• [Activity] Every entry must be given again exactly. Include no pictures.

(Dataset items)
....................

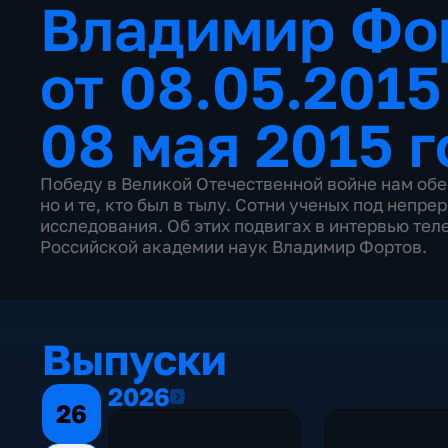
Владимир Фо
от 08.05.201
08 мая 2015 г
Победу в Великой Отечественной войне нам обе
но и те, кто был в тылу. Сотни ученых под не
исследования. Об этих подвигах в интервью тел
Российской академии наук Владимир Фортов.
Выпуски
2026
2026
26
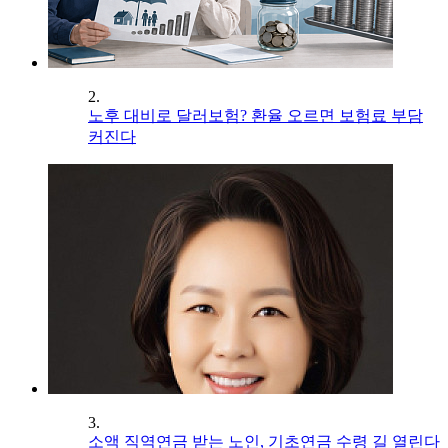
2.
노후 대비로 달러보험? 환율 오르면 보험료 부담
커진다
3.
소액 직역연금 받는 노인, 기초연금 수령 길 열린다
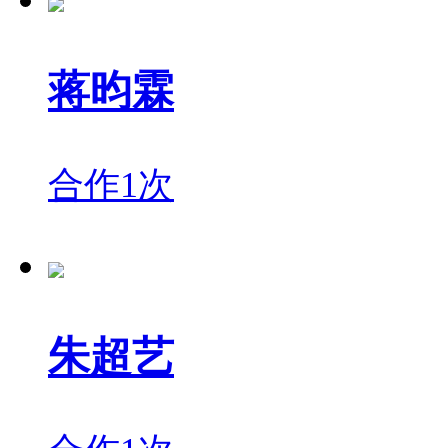
蒋昀霖
合作1次
朱超艺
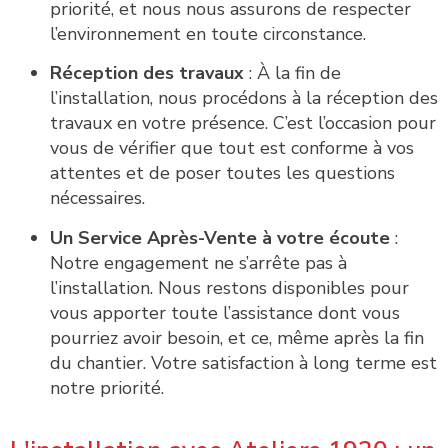
priorité, et nous nous assurons de respecter
l’environnement en toute circonstance.
Réception des travaux
: À la fin de
l’installation, nous procédons à la réception des
travaux en votre présence. C’est l’occasion pour
vous de vérifier que tout est conforme à vos
attentes et de poser toutes les questions
nécessaires.
Un Service Après-Vente à votre écoute
:
Notre engagement ne s’arrête pas à
l’installation. Nous restons disponibles pour
vous apporter toute l’assistance dont vous
pourriez avoir besoin, et ce, même après la fin
du chantier. Votre satisfaction à long terme est
notre priorité.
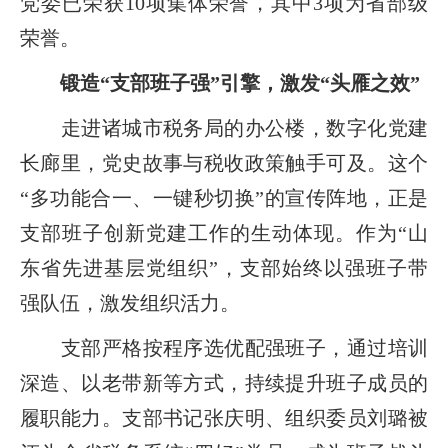
党委已荣获10项集体荣誉，其中3项为省部级
荣誉。
锻造“支部班子强”引擎，激发“头雁之效”
走进诸城市税务局的办公楼，数字化党建
长廊里，党史故事与税收政策触手可及。这个
“多功能合一、一键秒切换”的宣传阵地，正是
支部班子创新党建工作的生动体现。作为“山
东省先进基层党组织”，支部始终以强班子带
强队伍，激发组织活力。
支部严格按程序选优配强班子，通过培训
深造、以老带新等方式，持续提升班子成员的
履职能力。支部书记张庆明、组织委员刘璐被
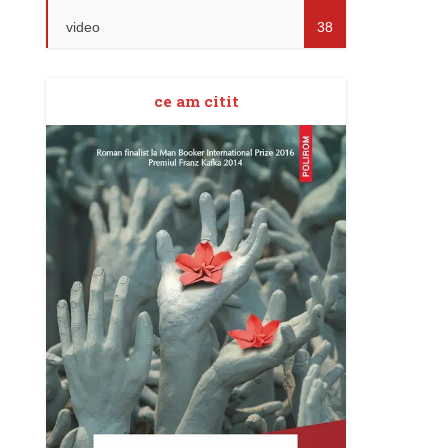
video
38
ce am citit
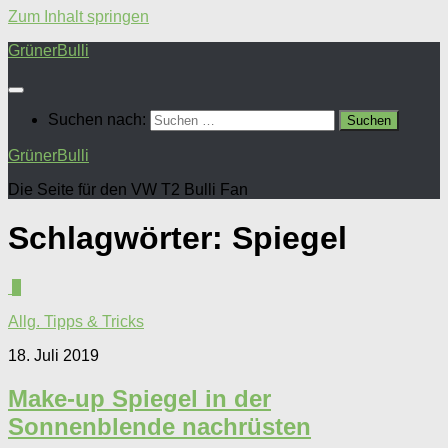
Zum Inhalt springen
GrünerBulli
Suchen nach:
GrünerBulli
Die Seite für den VW T2 Bulli Fan
Schlagwörter:
Spiegel
0
Allg. Tipps & Tricks
18. Juli 2019
Make-up Spiegel in der
Sonnenblende nachrüsten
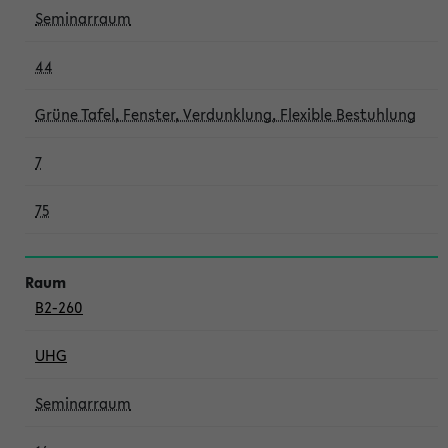
Seminarraum
44
Grüne Tafel, Fenster, Verdunklung, Flexible Bestuhlung
7
75
B2-260
UHG
Seminarraum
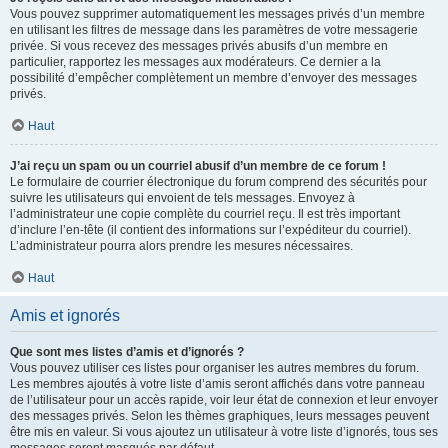
Vous pouvez supprimer automatiquement les messages privés d’un membre
en utilisant les filtres de message dans les paramètres de votre messagerie
privée. Si vous recevez des messages privés abusifs d’un membre en
particulier, rapportez les messages aux modérateurs. Ce dernier a la
possibilité d’empêcher complètement un membre d’envoyer des messages
privés.
Haut
J’ai reçu un spam ou un courriel abusif d’un membre de ce forum !
Le formulaire de courrier électronique du forum comprend des sécurités pour
suivre les utilisateurs qui envoient de tels messages. Envoyez à
l’administrateur une copie complète du courriel reçu. Il est très important
d’inclure l’en-tête (il contient des informations sur l’expéditeur du courriel).
L’administrateur pourra alors prendre les mesures nécessaires.
Haut
Amis et ignorés
Que sont mes listes d’amis et d’ignorés ?
Vous pouvez utiliser ces listes pour organiser les autres membres du forum.
Les membres ajoutés à votre liste d’amis seront affichés dans votre panneau
de l’utilisateur pour un accès rapide, voir leur état de connexion et leur envoyer
des messages privés. Selon les thèmes graphiques, leurs messages peuvent
être mis en valeur. Si vous ajoutez un utilisateur à votre liste d’ignorés, tous ses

....................

• [Result]
Владимир Фо
от 08.05.201
08 мая 2015 г
Победу в Великой Отечественной войне нам обе
но и те, кто был в тылу. Сотни ученых под не
исследования. Об этих подвигах в интервью тел
Российской академии наук Владимир Фортов.
Выпуски
2026
2026
26
2.
노후 대비로 달러보험? 환율 오르면 보험료 부담
커진다
3.
소액 직역연금 받는 노인, 기초연금 수령 길 열린다
蒋昀霖
合作1次
朱超艺
priorité, et nous nous assurons de respecter
l’environnement en toute circonstance.
Réception des travaux
: À la fin de
l’installation, nous procédons à la réception des
travaux en votre présence. C’est l’occasion pour
vous de vérifier que tout est conforme à vos
attentes et de poser toutes les questions
nécessaires.
Un Service Après-Vente à votre écoute
:
Notre engagement ne s’arrête pas à
l’installation. Nous restons disponibles pour
vous apporter toute l’assistance dont vous
pourriez avoir besoin, et ce, même après la fin
du chantier. Votre satisfaction à long terme est
notre priorité.
党委已荣获10项集体荣誉，其中3项为省部级
荣誉。
锻造“支部班子强”引擎，激发“头雁之效”
走进诸城市税务局的办公楼，数字化党建
长廊里，党史故事与税收政策触手可及。这个
“多功能合一、一键秒切换”的宣传阵地，正是
支部班子创新党建工作的生动体现。作为“山
东省先进基层党组织”，支部始终以强班子带
强队伍，激发组织活力。
支部严格按程序选优配强班子，通过培训
深造、以老带新等方式，持续提升班子成员的
履职能力。支部书记张庆明、组织委员刘璐被
video
38
ce am citit
Zum Inhalt springen
GrünerBulli
Suchen nach:
GrünerBulli
Die Seite für den VW T2 Bulli Fan
Schlagwörter:
Spiegel
0
Allg. Tipps & Tricks
18. Juli 2019
Make-up Spiegel in der
Sonnenblende nachrüsten
Seminarraum
44
Grüne Tafel, Fenster, Verdunklung, Flexible Bestuhlung
7
75
B2-260
UHG
Seminarraum
Vous pouvez supprimer automatiquement les messages privés d’un membre
en utilisant les filtres de message dans les paramètres de votre messagerie
privée. Si vous recevez des messages privés abusifs d’un membre en
particulier, rapportez les messages aux modérateurs. Ce dernier a la
possibilité d’empêcher complètement un membre d’envoyer des messages
privés.
Haut
J’ai reçu un spam ou un courriel abusif d’un membre de ce forum !
Le formulaire de courrier électronique du forum comprend des sécurités pour
suivre les utilisateurs qui envoient de tels messages. Envoyez à
l’administrateur une copie complète du courriel reçu. Il est très important
d’inclure l’en-tête (il contient des informations sur l’expéditeur du courriel).
L’administrateur pourra alors prendre les mesures nécessaires.
Haut
Amis et ignorés
Que sont mes listes d’amis et d’ignorés ?
Vous pouvez utiliser ces listes pour organiser les autres membres du forum.
Les membres ajoutés à votre liste d’amis seront affichés dans votre panneau
de l’utilisateur pour un accès rapide, voir leur état de connexion et leur envoyer
des messages privés. Selon les thèmes graphiques, leurs messages peuvent
être mis en valeur. Si vous ajoutez un utilisateur à votre liste d’ignorés, tous ses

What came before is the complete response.